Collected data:
+===+

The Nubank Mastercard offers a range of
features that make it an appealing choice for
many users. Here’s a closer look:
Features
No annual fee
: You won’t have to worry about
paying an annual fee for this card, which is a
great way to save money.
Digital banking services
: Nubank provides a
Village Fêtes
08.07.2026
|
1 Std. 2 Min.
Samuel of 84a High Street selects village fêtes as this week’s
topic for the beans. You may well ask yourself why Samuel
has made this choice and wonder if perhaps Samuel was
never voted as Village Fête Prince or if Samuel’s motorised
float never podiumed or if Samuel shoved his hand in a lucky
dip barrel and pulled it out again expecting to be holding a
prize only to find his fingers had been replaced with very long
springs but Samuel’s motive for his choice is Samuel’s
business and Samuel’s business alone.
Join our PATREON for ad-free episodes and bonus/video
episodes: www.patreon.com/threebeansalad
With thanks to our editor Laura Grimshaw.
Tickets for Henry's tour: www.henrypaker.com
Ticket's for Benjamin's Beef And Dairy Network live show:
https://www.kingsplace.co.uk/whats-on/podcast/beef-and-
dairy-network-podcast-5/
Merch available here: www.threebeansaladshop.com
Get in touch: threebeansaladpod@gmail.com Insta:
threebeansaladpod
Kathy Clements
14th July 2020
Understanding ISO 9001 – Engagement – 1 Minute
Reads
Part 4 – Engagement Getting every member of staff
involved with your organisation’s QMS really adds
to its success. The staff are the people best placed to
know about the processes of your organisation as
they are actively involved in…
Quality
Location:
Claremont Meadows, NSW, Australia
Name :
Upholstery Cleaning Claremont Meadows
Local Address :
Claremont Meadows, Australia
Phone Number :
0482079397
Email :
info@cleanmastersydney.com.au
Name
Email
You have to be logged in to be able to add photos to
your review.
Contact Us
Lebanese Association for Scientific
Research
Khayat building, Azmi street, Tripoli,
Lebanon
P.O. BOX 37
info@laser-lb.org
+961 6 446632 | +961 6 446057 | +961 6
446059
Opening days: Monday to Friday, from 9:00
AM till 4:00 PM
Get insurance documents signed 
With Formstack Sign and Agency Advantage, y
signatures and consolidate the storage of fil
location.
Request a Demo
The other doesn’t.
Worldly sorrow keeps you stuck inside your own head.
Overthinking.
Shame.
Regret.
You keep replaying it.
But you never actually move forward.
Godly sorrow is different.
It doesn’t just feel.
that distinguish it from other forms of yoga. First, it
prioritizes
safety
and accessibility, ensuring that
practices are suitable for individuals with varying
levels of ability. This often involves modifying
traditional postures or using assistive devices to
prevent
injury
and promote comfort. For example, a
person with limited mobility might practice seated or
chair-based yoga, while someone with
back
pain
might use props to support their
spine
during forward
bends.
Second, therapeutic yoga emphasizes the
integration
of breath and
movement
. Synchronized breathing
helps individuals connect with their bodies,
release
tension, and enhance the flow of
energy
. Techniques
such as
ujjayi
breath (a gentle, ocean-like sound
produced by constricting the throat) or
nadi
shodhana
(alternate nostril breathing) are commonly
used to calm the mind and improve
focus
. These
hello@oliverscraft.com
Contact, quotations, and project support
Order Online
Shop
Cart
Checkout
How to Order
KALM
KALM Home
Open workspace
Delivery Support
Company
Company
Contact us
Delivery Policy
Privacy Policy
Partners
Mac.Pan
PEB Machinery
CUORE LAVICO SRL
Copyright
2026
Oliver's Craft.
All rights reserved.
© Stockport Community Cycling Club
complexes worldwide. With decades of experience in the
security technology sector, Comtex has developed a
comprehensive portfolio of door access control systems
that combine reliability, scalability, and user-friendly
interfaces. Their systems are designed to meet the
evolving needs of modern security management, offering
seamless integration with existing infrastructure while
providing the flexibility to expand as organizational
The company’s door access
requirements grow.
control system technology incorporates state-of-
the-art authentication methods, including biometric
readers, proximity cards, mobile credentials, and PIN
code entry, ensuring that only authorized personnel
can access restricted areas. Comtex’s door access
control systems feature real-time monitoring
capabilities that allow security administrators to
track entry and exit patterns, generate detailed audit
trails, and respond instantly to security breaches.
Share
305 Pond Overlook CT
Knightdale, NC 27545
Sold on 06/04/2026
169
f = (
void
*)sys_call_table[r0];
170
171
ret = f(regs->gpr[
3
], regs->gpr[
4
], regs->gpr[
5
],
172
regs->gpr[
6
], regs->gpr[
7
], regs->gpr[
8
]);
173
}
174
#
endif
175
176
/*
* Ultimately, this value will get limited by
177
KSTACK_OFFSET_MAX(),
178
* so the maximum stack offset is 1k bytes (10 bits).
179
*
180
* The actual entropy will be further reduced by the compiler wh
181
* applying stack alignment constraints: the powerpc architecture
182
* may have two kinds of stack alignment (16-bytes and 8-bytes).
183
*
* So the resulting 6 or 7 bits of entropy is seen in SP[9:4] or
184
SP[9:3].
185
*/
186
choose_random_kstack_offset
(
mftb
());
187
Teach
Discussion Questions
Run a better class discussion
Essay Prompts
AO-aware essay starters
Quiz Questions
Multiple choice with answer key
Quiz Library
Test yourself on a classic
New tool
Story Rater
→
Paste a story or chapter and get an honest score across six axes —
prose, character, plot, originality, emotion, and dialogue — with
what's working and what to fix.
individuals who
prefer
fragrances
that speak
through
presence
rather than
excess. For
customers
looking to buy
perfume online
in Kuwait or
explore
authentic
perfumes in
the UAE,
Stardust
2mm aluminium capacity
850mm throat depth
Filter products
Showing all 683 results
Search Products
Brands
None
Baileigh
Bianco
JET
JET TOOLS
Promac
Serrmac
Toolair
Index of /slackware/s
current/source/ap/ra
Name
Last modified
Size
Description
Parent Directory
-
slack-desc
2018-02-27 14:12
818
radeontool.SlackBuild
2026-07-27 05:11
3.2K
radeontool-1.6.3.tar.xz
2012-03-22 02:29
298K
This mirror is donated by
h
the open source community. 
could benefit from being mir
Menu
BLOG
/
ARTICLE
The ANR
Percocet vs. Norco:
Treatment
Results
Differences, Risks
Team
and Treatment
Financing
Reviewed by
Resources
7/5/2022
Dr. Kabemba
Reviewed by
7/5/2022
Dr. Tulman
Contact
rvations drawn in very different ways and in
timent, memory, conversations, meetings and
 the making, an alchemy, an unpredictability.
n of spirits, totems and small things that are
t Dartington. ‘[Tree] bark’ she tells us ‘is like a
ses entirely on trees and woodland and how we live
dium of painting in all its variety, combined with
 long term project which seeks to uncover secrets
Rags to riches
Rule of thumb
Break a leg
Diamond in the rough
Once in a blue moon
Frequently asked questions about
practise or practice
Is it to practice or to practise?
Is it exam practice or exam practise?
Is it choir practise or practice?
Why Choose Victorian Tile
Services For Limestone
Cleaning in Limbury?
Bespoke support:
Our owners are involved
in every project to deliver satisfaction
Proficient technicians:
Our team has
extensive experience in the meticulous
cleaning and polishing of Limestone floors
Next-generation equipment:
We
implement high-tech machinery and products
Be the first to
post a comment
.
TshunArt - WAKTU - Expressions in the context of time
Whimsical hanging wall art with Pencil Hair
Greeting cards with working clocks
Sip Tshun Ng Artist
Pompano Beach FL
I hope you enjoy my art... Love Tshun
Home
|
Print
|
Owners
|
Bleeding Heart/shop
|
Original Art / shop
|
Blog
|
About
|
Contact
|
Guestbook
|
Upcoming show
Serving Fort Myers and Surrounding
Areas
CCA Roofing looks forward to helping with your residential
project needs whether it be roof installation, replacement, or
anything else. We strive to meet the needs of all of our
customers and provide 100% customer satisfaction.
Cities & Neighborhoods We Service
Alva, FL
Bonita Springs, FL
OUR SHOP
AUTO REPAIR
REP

+===+

Aim of the exercise → Please reproduce all of the records exactly as they stand.

Answer to this exercise →
The Nubank Mastercard offers a range of
features that make it an appealing choice for
many users. Here’s a closer look:
Features
No annual fee
: You won’t have to worry about
paying an annual fee for this card, which is a
great way to save money.
Digital banking services
: Nubank provides a
Village Fêtes
08.07.2026
|
1 Std. 2 Min.
Samuel of 84a High Street selects village fêtes as this week’s
topic for the beans. You may well ask yourself why Samuel
has made this choice and wonder if perhaps Samuel was
never voted as Village Fête Prince or if Samuel’s motorised
float never podiumed or if Samuel shoved his hand in a lucky
dip barrel and pulled it out again expecting to be holding a
prize only to find his fingers had been replaced with very long
springs but Samuel’s motive for his choice is Samuel’s
business and Samuel’s business alone.
Join our PATREON for ad-free episodes and bonus/video
episodes: www.patreon.com/threebeansalad
With thanks to our editor Laura Grimshaw.
Tickets for Henry's tour: www.henrypaker.com
Ticket's for Benjamin's Beef And Dairy Network live show:
https://www.kingsplace.co.uk/whats-on/podcast/beef-and-
dairy-network-podcast-5/
Merch available here: www.threebeansaladshop.com
Get in touch: threebeansaladpod@gmail.com Insta:
threebeansaladpod
Kathy Clements
14th July 2020
Understanding ISO 9001 – Engagement – 1 Minute
Reads
Part 4 – Engagement Getting every member of staff
involved with your organisation’s QMS really adds
to its success. The staff are the people best placed to
know about the processes of your organisation as
they are actively involved in…
Quality
Location:
Claremont Meadows, NSW, Australia
Name :
Upholstery Cleaning Claremont Meadows
Local Address :
Claremont Meadows, Australia
Phone Number :
0482079397
Email :
info@cleanmastersydney.com.au
Name
Email
You have to be logged in to be able to add photos to
your review.
Contact Us
Lebanese Association for Scientific
Research
Khayat building, Azmi street, Tripoli,
Lebanon
P.O. BOX 37
info@laser-lb.org
+961 6 446632 | +961 6 446057 | +961 6
446059
Opening days: Monday to Friday, from 9:00
AM till 4:00 PM
Get insurance documents signed 
With Formstack Sign and Agency Advantage, y
signatures and consolidate the storage of fil
location.
Request a Demo
The other doesn’t.
Worldly sorrow keeps you stuck inside your own head.
Overthinking.
Shame.
Regret.
You keep replaying it.
But you never actually move forward.
Godly sorrow is different.
It doesn’t just feel.
that distinguish it from other forms of yoga. First, it
prioritizes
safety
and accessibility, ensuring that
practices are suitable for individuals with varying
levels of ability. This often involves modifying
traditional postures or using assistive devices to
prevent
injury
and promote comfort. For example, a
person with limited mobility might practice seated or
chair-based yoga, while someone with
back
pain
might use props to support their
spine
during forward
bends.
Second, therapeutic yoga emphasizes the
integration
of breath and
movement
. Synchronized breathing
helps individuals connect with their bodies,
release
tension, and enhance the flow of
energy
. Techniques
such as
ujjayi
breath (a gentle, ocean-like sound
produced by constricting the throat) or
nadi
shodhana
(alternate nostril breathing) are commonly
used to calm the mind and improve
focus
. These
hello@oliverscraft.com
Contact, quotations, and project support
Order Online
Shop
Cart
Checkout
How to Order
KALM
KALM Home
Open workspace
Delivery Support
Company
Company
Contact us
Delivery Policy
Privacy Policy
Partners
Mac.Pan
PEB Machinery
CUORE LAVICO SRL
Copyright
2026
Oliver's Craft.
All rights reserved.
© Stockport Community Cycling Club
complexes worldwide. With decades of experience in the
security technology sector, Comtex has developed a
comprehensive portfolio of door access control systems
that combine reliability, scalability, and user-friendly
interfaces. Their systems are designed to meet the
evolving needs of modern security management, offering
seamless integration with existing infrastructure while
providing the flexibility to expand as organizational
The company’s door access
requirements grow.
control system technology incorporates state-of-
the-art authentication methods, including biometric
readers, proximity cards, mobile credentials, and PIN
code entry, ensuring that only authorized personnel
can access restricted areas. Comtex’s door access
control systems feature real-time monitoring
capabilities that allow security administrators to
track entry and exit patterns, generate detailed audit
trails, and respond instantly to security breaches.
Share
305 Pond Overlook CT
Knightdale, NC 27545
Sold on 06/04/2026
169
f = (
void
*)sys_call_table[r0];
170
171
ret = f(regs->gpr[
3
], regs->gpr[
4
], regs->gpr[
5
],
172
regs->gpr[
6
], regs->gpr[
7
], regs->gpr[
8
]);
173
}
174
#
endif
175
176
/*
* Ultimately, this value will get limited by
177
KSTACK_OFFSET_MAX(),
178
* so the maximum stack offset is 1k bytes (10 bits).
179
*
180
* The actual entropy will be further reduced by the compiler wh
181
* applying stack alignment constraints: the powerpc architecture
182
* may have two kinds of stack alignment (16-bytes and 8-bytes).
183
*
* So the resulting 6 or 7 bits of entropy is seen in SP[9:4] or
184
SP[9:3].
185
*/
186
choose_random_kstack_offset
(
mftb
());
187
Teach
Discussion Questions
Run a better class discussion
Essay Prompts
AO-aware essay starters
Quiz Questions
Multiple choice with answer key
Quiz Library
Test yourself on a classic
New tool
Story Rater
→
Paste a story or chapter and get an honest score across six axes —
prose, character, plot, originality, emotion, and dialogue — with
what's working and what to fix.
individuals who
prefer
fragrances
that speak
through
presence
rather than
excess. For
customers
looking to buy
perfume online
in Kuwait or
explore
authentic
perfumes in
the UAE,
Stardust
2mm aluminium capacity
850mm throat depth
Filter products
Showing all 683 results
Search Products
Brands
None
Baileigh
Bianco
JET
JET TOOLS
Promac
Serrmac
Toolair
Index of /slackware/s
current/source/ap/ra
Name
Last modified
Size
Description
Parent Directory
-
slack-desc
2018-02-27 14:12
818
radeontool.SlackBuild
2026-07-27 05:11
3.2K
radeontool-1.6.3.tar.xz
2012-03-22 02:29
298K
This mirror is donated by
h
the open source community. 
could benefit from being mir
Menu
BLOG
/
ARTICLE
The ANR
Percocet vs. Norco:
Treatment
Results
Differences, Risks
Team
and Treatment
Financing
Reviewed by
Resources
7/5/2022
Dr. Kabemba
Reviewed by
7/5/2022
Dr. Tulman
Contact
rvations drawn in very different ways and in
timent, memory, conversations, meetings and
 the making, an alchemy, an unpredictability.
n of spirits, totems and small things that are
t Dartington. ‘[Tree] bark’ she tells us ‘is like a
ses entirely on trees and woodland and how we live
dium of painting in all its variety, combined with
 long term project which seeks to uncover secrets
Rags to riches
Rule of thumb
Break a leg
Diamond in the rough
Once in a blue moon
Frequently asked questions about
practise or practice
Is it to practice or to practise?
Is it exam practice or exam practise?
Is it choir practise or practice?
Why Choose Victorian Tile
Services For Limestone
Cleaning in Limbury?
Bespoke support:
Our owners are involved
in every project to deliver satisfaction
Proficient technicians:
Our team has
extensive experience in the meticulous
cleaning and polishing of Limestone floors
Next-generation equipment:
We
implement high-tech machinery and products
Be the first to
post a comment
.
TshunArt - WAKTU - Expressions in the context of time
Whimsical hanging wall art with Pencil Hair
Greeting cards with working clocks
Sip Tshun Ng Artist
Pompano Beach FL
I hope you enjoy my art... Love Tshun
Home
|
Print
|
Owners
|
Bleeding Heart/shop
|
Original Art / shop
|
Blog
|
About
|
Contact
|
Guestbook
|
Upcoming show
Serving Fort Myers and Surrounding
Areas
CCA Roofing looks forward to helping with your residential
project needs whether it be roof installation, replacement, or
anything else. We strive to meet the needs of all of our
customers and provide 100% customer satisfaction.
Cities & Neighborhoods We Service
Alva, FL
Bonita Springs, FL
OUR SHOP
AUTO REPAIR
REP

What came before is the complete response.